● TASK PROMPT
Print again, word for word, all of the records below, and leave the pictures out.

━━━ DATASET ENTRIES ━━━

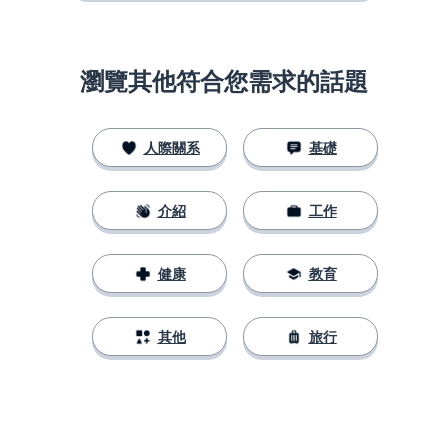
瀏覽其他符合您需求的話題
人際關系
基礎
介紹
工作
健康
教育
其他
旅行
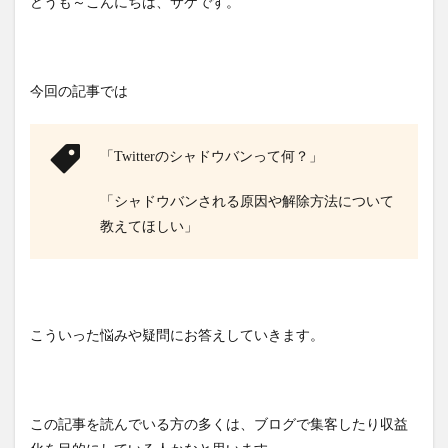
どうも～こんにちは、サケです。
今回の記事では
「Twitterのシャドウバンって何？」
「シャドウバンされる原因や解除方法について
教えてほしい」
こういった悩みや疑問にお答えしていきます。
この記事を読んでいる方の多くは、ブログで集客したり収益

━━━

● EXPECTED ANSWER
瀏覽其他符合您需求的話題
人際關系
基礎
介紹
工作
健康
教育
其他
旅行
どうも～こんにちは、サケです。
今回の記事では
「Twitterのシャドウバンって何？」
「シャドウバンされる原因や解除方法について
教えてほしい」
こういった悩みや疑問にお答えしていきます。
この記事を読んでいる方の多くは、ブログで集客したり収益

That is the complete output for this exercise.